Para concluir, como o sr. vê as perspectivas do País daqui para a frente? O cenário atual deve mudar para melhor ou para pior?
Vai depender muito da economia. Se a gente olhar o que aconteceu no Brasil nos últimos cinco anos, a política é que pautou a economia. Grandes eventos políticos pautaram a economia. Agora, acredito que isso se inverteu.
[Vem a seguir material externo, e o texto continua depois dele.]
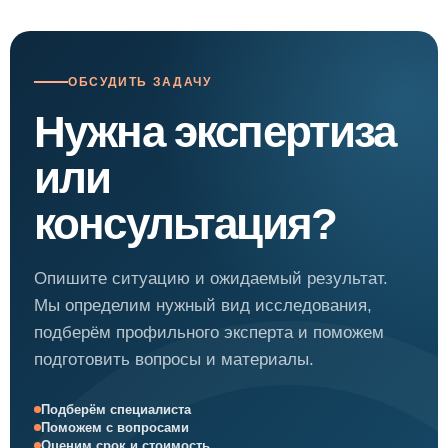
ОБСУДИТЬ ЗАДАЧУ
Нужна экспертиза
или
консультация?
Опишите ситуацию и ожидаемый результат.
Мы определим нужный вид исследования,
подберём профильного эксперта и поможем
подготовить вопросы и материалы.
Подберём специалиста
Поможем с вопросами
Оценим срок и стоимость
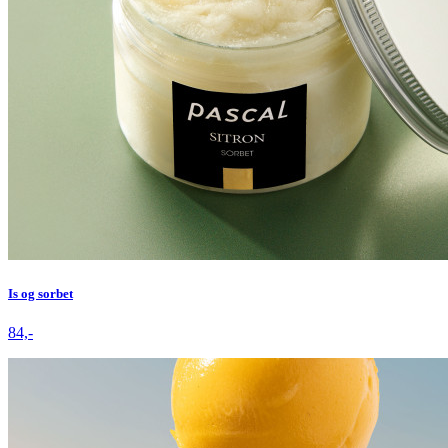
Is og sorbet
84,-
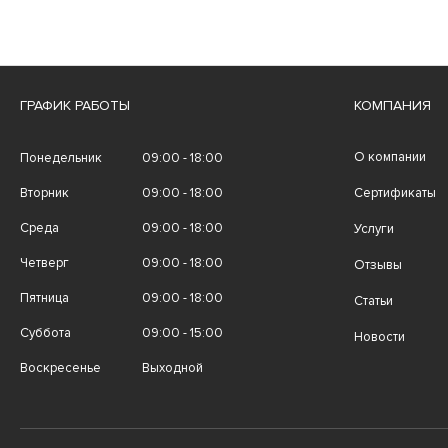
ГРАФИК РАБОТЫ
КОМПАНИЯ
О компании
Понедельник
09:00 - 18:00
Вторник
09:00 - 18:00
Сертификаты
Среда
09:00 - 18:00
Услуги
Четверг
09:00 - 18:00
Отзывы
Пятница
09:00 - 18:00
Статьи
Суббота
09:00 - 15:00
Новости
Воскресенье
Выходной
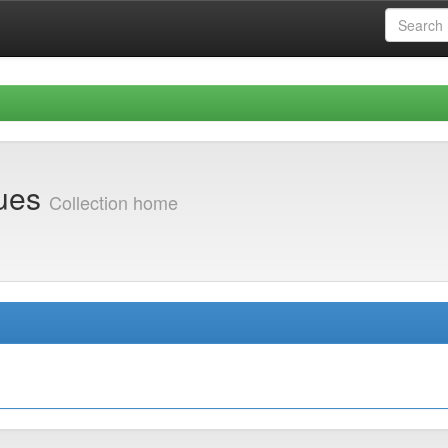
ques
Collection home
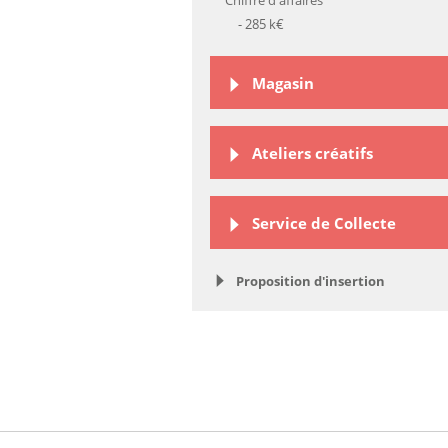
Chiffre d'affaires
- 285 k€
Magasin
Ateliers créatifs
Service de Collecte
Proposition d'insertion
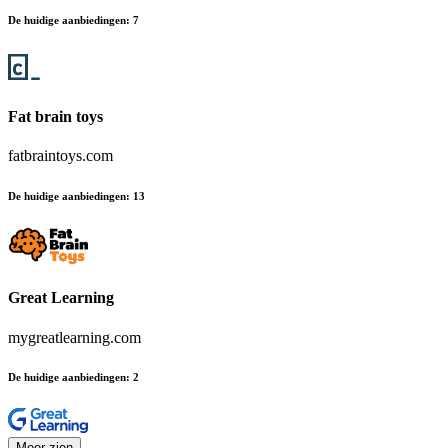
De huidige aanbiedingen
:
7
Fat brain toys
fatbraintoys.com
De huidige aanbiedingen
:
13
Great Learning
mygreatlearning.com
De huidige aanbiedingen
:
2
Meer zien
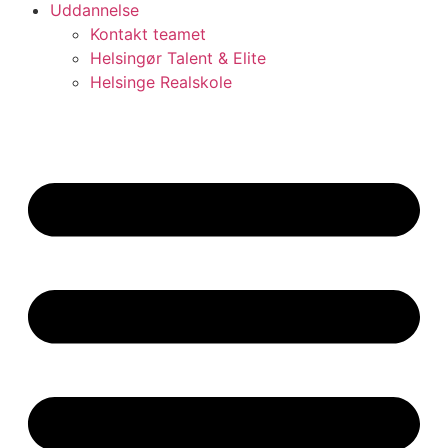
Uddannelse
Kontakt teamet
Helsingør Talent & Elite
Helsinge Realskole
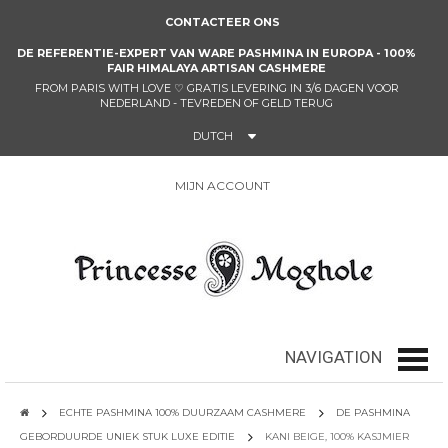
CONTACTEER ONS
DE REFERENTIE-EXPERT VAN WARE PASHMINA IN EUROPA - 100%
FAIR HIMALAYA ARTISAN CASHMERE
FROM PARIS WITH LOVE ♡ GRATIS LEVERING IN 3/6 DAGEN VOOR
NEDERLAND - TEVREDEN OF GELD TERUG
DUTCH
MIJN ACCOUNT
0
NAVIGATION
navig
ECHTE PASHMINA 100% DUURZAAM CASHMERE
DE PASHMINA
GEBORDUURDE UNIEK STUK LUXE EDITIE
KANI BEIGE, 100% KASJMIER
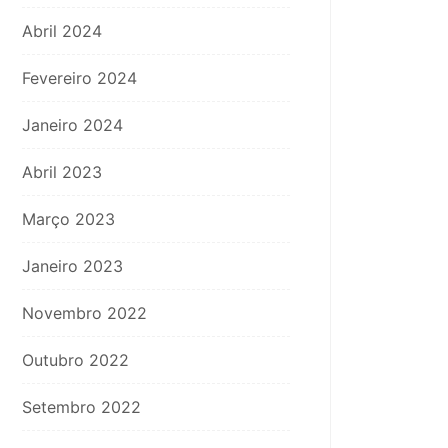
Abril 2024
Fevereiro 2024
Janeiro 2024
Abril 2023
Março 2023
Janeiro 2023
Novembro 2022
Outubro 2022
Setembro 2022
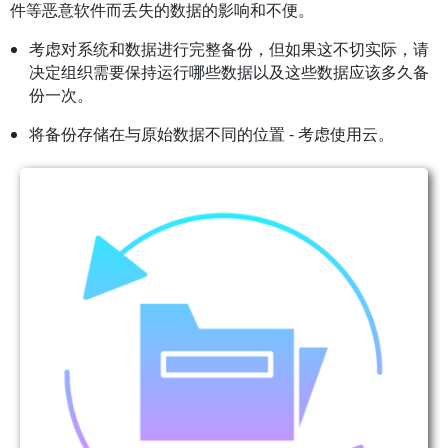
件等恶意软件而丢失的数据的影响和不便。
考虑对系统和数据进行完整备份，但如果这不切实际，请
决定组织需要保持运行哪些数据以及这些数据应该多久备
份一次。
将备份存储在与原始数据不同的位置 - 考虑使用云。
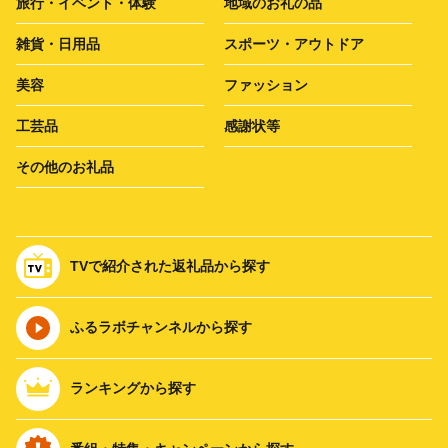
旅行・イベント・体験
地域のお礼の品
雑貨・日用品
スポーツ・アウトドア
美容
ファッション
工芸品
感謝状等
その他のお礼品
TVで紹介された返礼品から探す
ふるラボチャンネルから探す
ランキングから探す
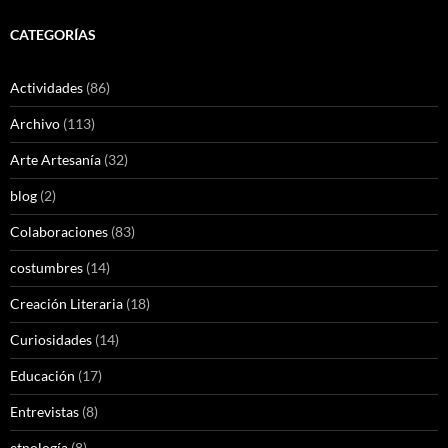
CATEGORÍAS
Actividades
(86)
Archivo
(113)
Arte Artesanía
(32)
blog
(2)
Colaboraciones
(83)
costumbres
(14)
Creación Literaria
(18)
Curiosidades
(14)
Educación
(17)
Entrevistas
(8)
etnología
(8)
Então, para mim, o resultado da economia nos próximos 12 meses vai ter repercussões políticas bem importantes.
Que tipo de repercussão política o desempenho da economia pode ter?
Se a economia não se recuperar no ano que vem e o crescimento do PIB ficar abaixo de 1,5%, com o índice de desemprego em dois dígitos, a relação com o Congresso vai começar a piorar. Vai “bater” o pânico no Congresso, em decorrência dessa situação, e ele pode começar a tomar medidas ruins. Se a economia ficar patinando, o Congresso pode começar a pensar em aumentar o salário mínimo um pouquinho, flexibilizar o teto, esse tipo de coisa. Agora, se a economia crescer 2,2% no ano que vem e aumentar para 2,5% no ano seguinte, as lideranças no Congresso começam a ver que o retorno do ajuste e das reformas está vindo. Se isso acontecer, a percepção externa melhora, a agenda reformista continua e você consegue ter um ciclozinho virtuoso.
As informações são do jornal O Estado de S. Paulo.